##### RECORDS PROVIDED #####

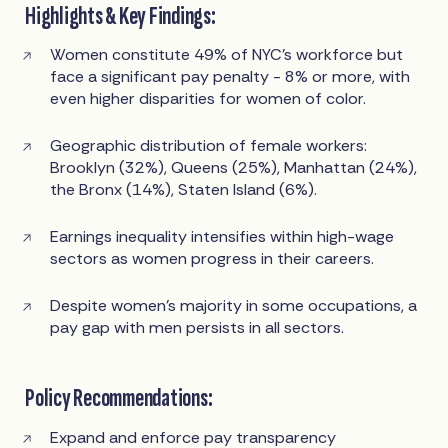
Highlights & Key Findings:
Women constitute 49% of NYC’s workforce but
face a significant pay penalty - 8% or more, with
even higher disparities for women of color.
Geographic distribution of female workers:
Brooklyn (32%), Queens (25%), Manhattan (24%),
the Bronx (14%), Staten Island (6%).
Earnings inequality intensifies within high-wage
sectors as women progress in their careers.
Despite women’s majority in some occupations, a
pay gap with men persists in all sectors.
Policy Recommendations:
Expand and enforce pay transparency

#####

Repeat only the tail of the entries, exactly: the line containing "Geographic distribution of" and every line after it, to the end.

Geographic distribution of female workers:
Brooklyn (32%), Queens (25%), Manhattan (24%),
the Bronx (14%), Staten Island (6%).
Earnings inequality intensifies within high-wage
sectors as women progress in their careers.
Despite women’s majority in some occupations, a
pay gap with men persists in all sectors.
Policy Recommendations:
Expand and enforce pay transparency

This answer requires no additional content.